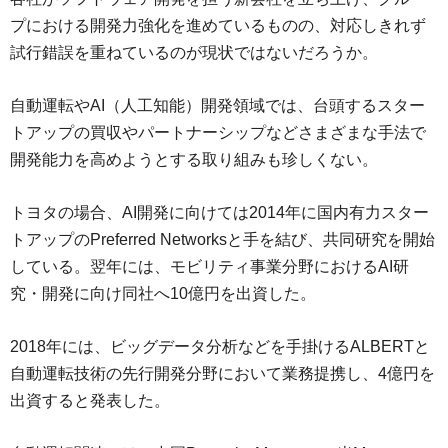
プにおける開発力強化を進めているものの、対応しきれず
試行錯誤を重ねているのが現状ではないだろうか。
自動運転やAI（人工知能）開発領域では、台頭するスター
トアップの買収やパートナーシップなどさまざまな手法で
開発能力を高めようとする取り組みも珍しくない。
トヨタの場合、AI開発に向けては2014年に国内有力スター
トアップのPreferred Networksと手を結び、共同研究を開始
している。翌年には、モビリティ事業分野におけるAI研
究・開発に向け同社へ10億円を出資した。
2018年には、ビッグデータ分析などを手掛けるALBERTと
自動運転技術の先行開発分野において業務提携し、4億円を
出資すると発表した。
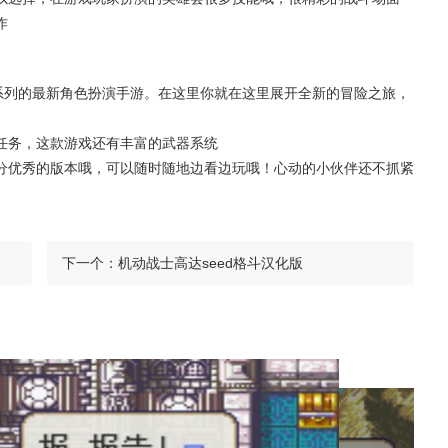
作
章系列的最新角色扮演手游。在这里你就在这里展开全新的冒险之旅，
任务，这款游戏还有丰富的武器系统
分优秀的版本哦，可以随时随地边看边玩哦！心动的小伙伴还不抓紧
下一个：
机动战士高达seed格斗汉化版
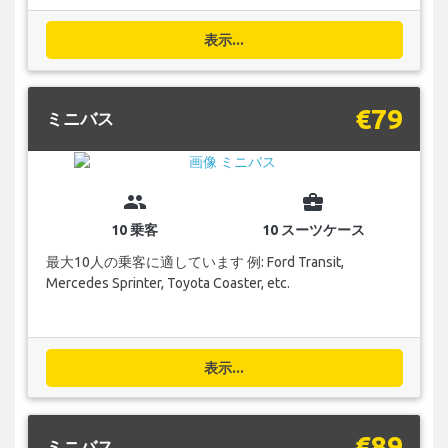
表示...
€79
ミニバス
group
business_center
10 乗客
10 スーツケース
最大10人の乗客に適しています 例: Ford Transit,
Mercedes Sprinter, Toyota Coaster, etc.
表示...
€89
ミニバス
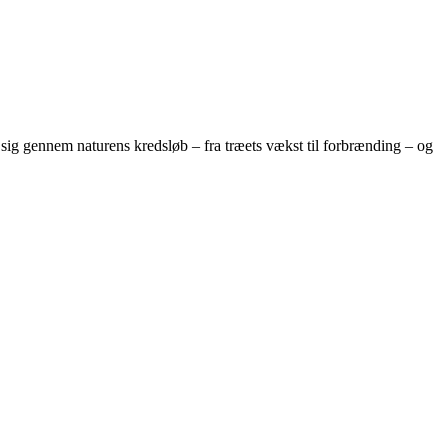
 sig gennem naturens kredsløb – fra træets vækst til forbrænding – og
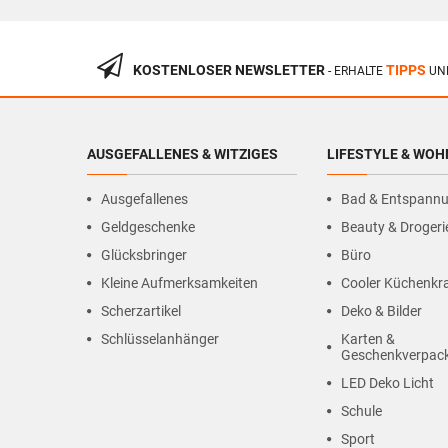
KOSTENLOSER NEWSLETTER
TIPPS
- ERHALTE
UN
AUSGEFALLENES & WITZIGES
LIFESTYLE & WO
Ausgefallenes
Bad & Entspann
Geldgeschenke
Beauty & Drogeri
Glücksbringer
Büro
Kleine Aufmerksamkeiten
Cooler Küchenk
Scherzartikel
Deko & Bilder
Schlüsselanhänger
Karten &
Geschenkverpac
LED Deko Licht
Schule
Sport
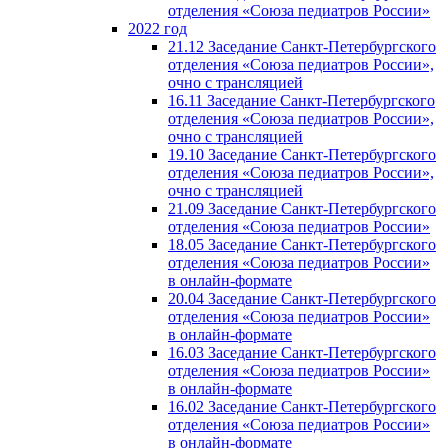
отделения «Союза педиатров России»
2022 год
21.12 Заседание Санкт-Петербургского
отделения «Союза педиатров России»,
очно с трансляцией
16.11 Заседание Санкт-Петербургского
отделения «Союза педиатров России»,
очно с трансляцией
19.10 Заседание Санкт-Петербургского
отделения «Союза педиатров России»,
очно с трансляцией
21.09 Заседание Санкт-Петербургского
отделения «Союза педиатров России»
18.05 Заседание Санкт-Петербургского
отделения «Союза педиатров России»
в онлайн-формате
20.04 Заседание Санкт-Петербургского
отделения «Союза педиатров России»
в онлайн-формате
16.03 Заседание Санкт-Петербургского
отделения «Союза педиатров России»
в онлайн-формате
16.02 Заседание Санкт-Петербургского
отделения «Союза педиатров России»
в онлайн-формате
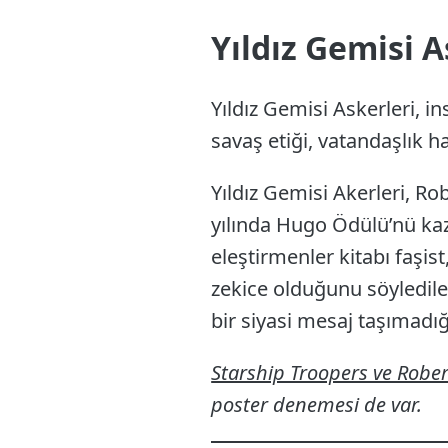
Yıldız Gemisi A
Yıldız Gemisi Askerleri, in
savaş etiği, vatandaşlık h
Yıldız Gemisi Akerleri, Ro
yılında Hugo Ödülü’nü kaz
eleştirmenler kitabı faşist,
zekice olduğunu söyledile
bir siyasi mesaj taşımadı
Starship Troopers ve Rober
poster denemesi de var.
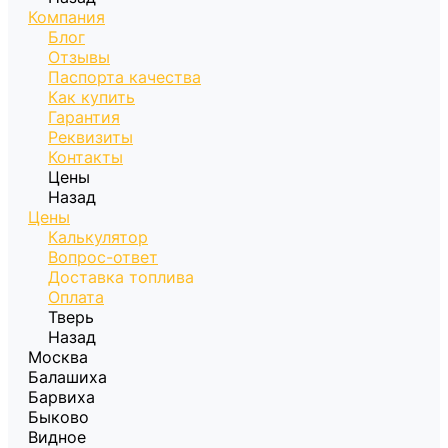
Компания
Блог
Отзывы
Паспорта качества
Как купить
Гарантия
Реквизиты
Контакты
Цены
Назад
Цены
Калькулятор
Вопрос-ответ
Доставка топлива
Оплата
Тверь
Назад
Москва
Балашиха
Барвиха
Быково
Видное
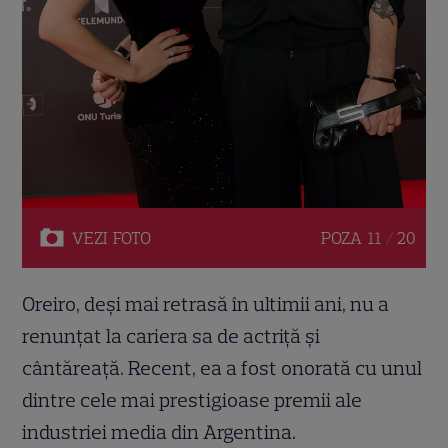
VEZI
FOTO
POZA
11 / 20
Oreiro, deși mai retrasă în ultimii ani, nu a
renunțat la cariera sa de actriță și
cântăreață. Recent, ea a fost onorată cu unul
dintre cele mai prestigioase premii ale
industriei media din Argentina.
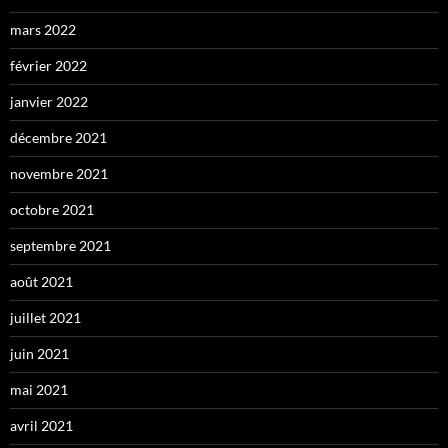
mars 2022
février 2022
janvier 2022
décembre 2021
novembre 2021
octobre 2021
septembre 2021
août 2021
juillet 2021
juin 2021
mai 2021
avril 2021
+++++
_ASSIGNMENT:_ Give back every record above word for word; the pictures have no place in it.

_ANSWER TO THIS PROBLEM:_
プにおける開発力強化を進めているものの、対応しきれず
試行錯誤を重ねているのが現状ではないだろうか。
自動運転やAI（人工知能）開発領域では、台頭するスター
トアップの買収やパートナーシップなどさまざまな手法で
開発能力を高めようとする取り組みも珍しくない。
トヨタの場合、AI開発に向けては2014年に国内有力スター
トアップのPreferred Networksと手を結び、共同研究を開始
している。翌年には、モビリティ事業分野におけるAI研
究・開発に向け同社へ10億円を出資した。
2018年には、ビッグデータ分析などを手掛けるALBERTと
自動運転技術の先行開発分野において業務提携し、4億円を
出資すると発表した。
作
章系列的最新角色扮演手游。在这里你就在这里展开全新的冒险之旅，
任务，这款游戏还有丰富的武器系统
分优秀的版本哦，可以随时随地边看边玩哦！心动的小伙伴还不抓紧
下一个：
机动战士高达seed格斗汉化版
表示...
€79
ミニバス
group
business_center
10 乗客
10 スーツケース
最大10人の乗客に適しています 例: Ford Transit,
Mercedes Sprinter, Toyota Coaster, etc.
表示...
€89
ミニバス
 sig gennem naturens kredsløb – fra træets vækst til forbrænding – og
KOSTENLOSER NEWSLETTER
TIPPS
- ERHALTE
UN
AUSGEFALLENES & WITZIGES
LIFESTYLE & WO
Ausgefallenes
Bad & Entspann
Geldgeschenke
Beauty & Drogeri
Glücksbringer
Büro
Kleine Aufmerksamkeiten
Cooler Küchenk
Scherzartikel
Deko & Bilder
Schlüsselanhänger
Karten &
Geschenkverpac
LED Deko Licht
Schule
Sport
отделения «Союза педиатров России»
2022 год
21.12 Заседание Санкт-Петербургского
отделения «Союза педиатров России»,
очно с трансляцией
16.11 Заседание Санкт-Петербургского
отделения «Союза педиатров России»,
очно с трансляцией
19.10 Заседание Санкт-Петербургского
отделения «Союза педиатров России»,
очно с трансляцией
21.09 Заседание Санкт-Петербургского
отделения «Союза педиатров России»
18.05 Заседание Санкт-Петербургского
отделения «Союза педиатров России»
в онлайн-формате
20.04 Заседание Санкт-Петербургского
отделения «Союза педиатров России»
в онлайн-формате
16.03 Заседание Санкт-Петербургского
отделения «Союза педиатров России»
в онлайн-формате
16.02 Заседание Санкт-Петербургского
отделения «Союза педиатров России»
в онлайн-формате
Yıldız Gemisi A
Yıldız Gemisi Askerleri, in
savaş etiği, vatandaşlık h
Yıldız Gemisi Akerleri, Ro
yılında Hugo Ödülü’nü kaz
eleştirmenler kitabı faşist,
zekice olduğunu söyledile
bir siyasi mesaj taşımadı
Starship Troopers ve Rober
poster denemesi de var.
Компания
Блог
Отзывы
Паспорта качества
Как купить
Гарантия
Реквизиты
Контакты
Цены
Назад
Цены
Калькулятор
Вопрос-ответ
Доставка топлива
Оплата
Тверь
Назад
Москва
Балашиха
Барвиха
Быково
Видное
VEZI
FOTO
POZA
11 / 20
Oreiro, deși mai retrasă în ultimii ani, nu a
renunțat la cariera sa de actriță și
cântăreață. Recent, ea a fost onorată cu unul
dintre cele mai prestigioase premii ale
industriei media din Argentina.
mars 2022
février 2022
janvier 2022
décembre 2021
novembre 2021
octobre 2021
septembre 2021
août 2021
juillet 2021
juin 2021
mai 2021
avril 2021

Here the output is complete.